Beaucoup de personnes ont pris la défense de Wikileaks, non pas parce que les révélations du cablegate sont fracassantes, mais bel bien en raison de l’acharnement sur Wikileaks. Cet acharnement n’est pas sans conséquences:
- Le contrôle d’Internet. En effet, malgré ce qu’on peut lire, les révélations de Wikileaks semblent bien n’avoir rien d’illégal, Wikileaks étant un organe de presse (enregistré en tant que tel en Islande). De plus, les précédents de divulgation d’informations secrètes du gouvernement américain, notamment du New York Times, vont dans le sens de la protection des sources et de la légalité de publication des informations. Alors où est le problème ? Les journaux révélant les télégrammes américains ne sont pas poursuivi avec autant d’acharnement… Wikileaks représente la nouvelle génération, cette chose moderne, vivant sur l’Internet incivilisé que beaucoup de politiciens ne comprennent pas. Et comme à chaque rupture, ce qu’on ne comprend pas fait peur. Et on doit arrêter ce qui fait peur. Coûte que coûte. Surtout que cette chose incontrôlable vit sur cet Internet incivilisé, lui aussi particulièrement mal compris, et qui fait peur également. Le prétexte est là, la gravité présentée des faits alimente les discours, il faut donc éviter que cette catastrophe arrive à nouveau. Faisons donc taire Wikileaks, sur ce réseau qu’on ne comprend pas. Et ça passe forcément par le contrôle de ce qui y circule, les prémices étaient là (projets de lois LOPSSI 2 pour chez nous par exemple).
- L’image de la démocratie. Le peuple d’Internet (que je différencie pour l’instant du peuple tout court) est choqué par la tournure des événements. Et comme une bonne partie d’Internet fonctionne grâce à ce peuple d’Internet, il fait ce qu’il sait faire: il réagit. Chacun à sa manière: messages sur les blogs, sur twitter, sur facebook, etc… Ce peuple essaie de faire fonctionner la liberté d’expression comme il l’entend, loin des sirènes politico-marketing. Pour avoir au moins un semblant de démocratie et de lutter contre ce qui lui semble injuste.
- La révolte des geeks. J’aurais pu l’appeler la révolte des informaticiens, mais je crois que c’est plus général que ça. Les geeks, tels que je les entends dans cet article, font partie du peuple d’Internet, mais ils en connaissent le fonctionnement. Et savent agir sur son fonctionnement.

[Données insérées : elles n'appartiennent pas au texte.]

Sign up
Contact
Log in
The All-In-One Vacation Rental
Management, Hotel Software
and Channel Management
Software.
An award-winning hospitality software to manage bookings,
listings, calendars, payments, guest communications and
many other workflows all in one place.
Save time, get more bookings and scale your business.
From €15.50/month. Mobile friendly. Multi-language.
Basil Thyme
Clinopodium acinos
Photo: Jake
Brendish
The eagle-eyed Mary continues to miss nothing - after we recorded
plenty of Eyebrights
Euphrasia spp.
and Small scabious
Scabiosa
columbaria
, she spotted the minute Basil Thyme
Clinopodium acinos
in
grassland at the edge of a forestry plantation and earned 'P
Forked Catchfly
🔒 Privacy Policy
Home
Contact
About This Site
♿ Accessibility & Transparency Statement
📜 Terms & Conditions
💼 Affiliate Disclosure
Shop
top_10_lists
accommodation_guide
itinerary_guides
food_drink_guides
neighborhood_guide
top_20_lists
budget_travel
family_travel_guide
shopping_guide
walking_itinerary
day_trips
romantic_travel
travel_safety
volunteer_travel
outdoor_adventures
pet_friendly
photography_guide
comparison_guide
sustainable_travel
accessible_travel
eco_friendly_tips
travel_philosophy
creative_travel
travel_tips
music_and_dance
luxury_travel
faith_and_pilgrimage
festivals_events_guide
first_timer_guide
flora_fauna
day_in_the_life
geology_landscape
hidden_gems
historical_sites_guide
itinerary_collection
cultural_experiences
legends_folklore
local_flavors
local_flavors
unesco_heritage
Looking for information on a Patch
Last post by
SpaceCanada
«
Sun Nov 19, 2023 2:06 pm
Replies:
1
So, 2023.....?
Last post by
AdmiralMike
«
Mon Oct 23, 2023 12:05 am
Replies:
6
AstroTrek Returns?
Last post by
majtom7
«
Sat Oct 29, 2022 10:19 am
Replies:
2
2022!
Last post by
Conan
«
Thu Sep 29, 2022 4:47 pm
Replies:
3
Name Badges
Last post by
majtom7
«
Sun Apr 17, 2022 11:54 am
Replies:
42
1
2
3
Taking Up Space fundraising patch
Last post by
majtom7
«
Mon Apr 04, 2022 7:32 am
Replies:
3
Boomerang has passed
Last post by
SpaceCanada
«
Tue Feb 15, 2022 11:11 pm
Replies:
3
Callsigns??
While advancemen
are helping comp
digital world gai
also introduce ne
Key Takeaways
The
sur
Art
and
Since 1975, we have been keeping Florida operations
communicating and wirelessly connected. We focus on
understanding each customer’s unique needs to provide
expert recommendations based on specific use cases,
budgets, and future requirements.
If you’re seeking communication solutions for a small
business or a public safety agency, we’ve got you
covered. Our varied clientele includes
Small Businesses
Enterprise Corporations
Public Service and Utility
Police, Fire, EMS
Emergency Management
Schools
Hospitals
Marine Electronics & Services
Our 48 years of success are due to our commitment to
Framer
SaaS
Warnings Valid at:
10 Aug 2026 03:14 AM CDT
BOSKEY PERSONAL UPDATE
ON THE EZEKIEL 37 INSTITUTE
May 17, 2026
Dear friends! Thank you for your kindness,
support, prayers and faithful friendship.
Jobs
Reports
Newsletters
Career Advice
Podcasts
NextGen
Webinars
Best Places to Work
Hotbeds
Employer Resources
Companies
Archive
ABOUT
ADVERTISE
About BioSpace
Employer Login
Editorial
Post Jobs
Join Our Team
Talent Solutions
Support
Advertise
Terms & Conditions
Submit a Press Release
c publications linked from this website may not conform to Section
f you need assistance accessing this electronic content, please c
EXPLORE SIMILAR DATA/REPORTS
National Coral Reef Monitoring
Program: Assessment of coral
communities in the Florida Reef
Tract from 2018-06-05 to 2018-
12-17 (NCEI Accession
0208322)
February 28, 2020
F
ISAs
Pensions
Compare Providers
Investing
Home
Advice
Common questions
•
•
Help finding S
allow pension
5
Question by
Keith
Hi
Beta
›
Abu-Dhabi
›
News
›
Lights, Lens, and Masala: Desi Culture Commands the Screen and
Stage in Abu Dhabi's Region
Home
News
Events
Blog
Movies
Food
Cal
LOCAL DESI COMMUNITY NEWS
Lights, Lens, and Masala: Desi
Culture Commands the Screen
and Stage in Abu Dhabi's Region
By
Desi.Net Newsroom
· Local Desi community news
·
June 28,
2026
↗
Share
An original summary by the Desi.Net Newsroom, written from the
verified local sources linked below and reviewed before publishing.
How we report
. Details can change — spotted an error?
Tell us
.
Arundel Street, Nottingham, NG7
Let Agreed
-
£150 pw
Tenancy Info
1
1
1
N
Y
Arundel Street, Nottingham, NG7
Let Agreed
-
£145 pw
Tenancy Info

Depuis longtemps ils travaillent sur le réseau, quelquefois à contre coeur, en connaissant bien l’extraordinaire liberté qu’il offre. Mais à force de taper sur le geek, de le mettre à la mode (Fillon se voit comme un geek…!?), le geek se révolte. Alors, quel est le danger de l’adolescent boutonneux qui s’amuse derrière son ordinateur pendant que les parents dorment ? Assez faible, sauf que…. le geek n’est plus cet adolescent depuis longtemps. Le geek travaille sur Internet, le geek fait tourner Internet, héberge les sites gouvernementaux, fait tourner les usines, les infrastructures (électricité, télécom, transports, eau…). Si le geek met un grain de sable dans les rouages, tout ce qui tourne sur des ordinateurs s’arrête, le monde s’arrête. J’exagère un peu, mais le pouvoir que les geeks ont entre les mains est absolument gigantesque.
Alors, d’un coté on a des gouvernements, préoccupés par leurs problèmes, dans leur sphère qu’ils veulent impénétrable, à traiter de choses trop importantes pour que les gens de la base, le peuple, ne puisse le comprendre, à leur cacher ces choses là.
De l’autre coté on a un peuple maîtrisant le fonctionnement de l’Internet, las de voir se détruire les démocraties dans lesquelles ils ont grandi, las de voir disparaître les libertés qu’ils avaient.
Alors, la célèbre phrase attribuée par erreur à Voltaire, se trouve magnifiée, « Je ne suis pas d’accord avec ce que vous dites, mais je me battrai pour que vous puissiez le dire ». Au résultat, les défenseurs de la liberté d’expression, de la liberté de penser, font front pour permettre à Wikileaks d’exister, de continuer à exister et à vivre.
Quelles seront les conséquences. Sans consulter ma boule de cristal, je dirais qu’elles risquent d’être nombreuses. Que les états, les gouvernants vont vouloir prendre le contrôle à tout prix, de ce réseau incontrôlable. Que le peuple d’Internet va sans doute vouloir rappeler, violemment peut-être, que ces gouvernants ne sont là que pour servir le peuple, et que quand ils ne parlent plus en son nom, ils n’ont plus de légitimité. J’ai bien peur que la guerre des uns contre les autres ne soit pas si éloignée. Wikileaks n’ayant été, au final, que le catalyseur de la révolte du peuple d’Internet. Un conflit de générations en somme.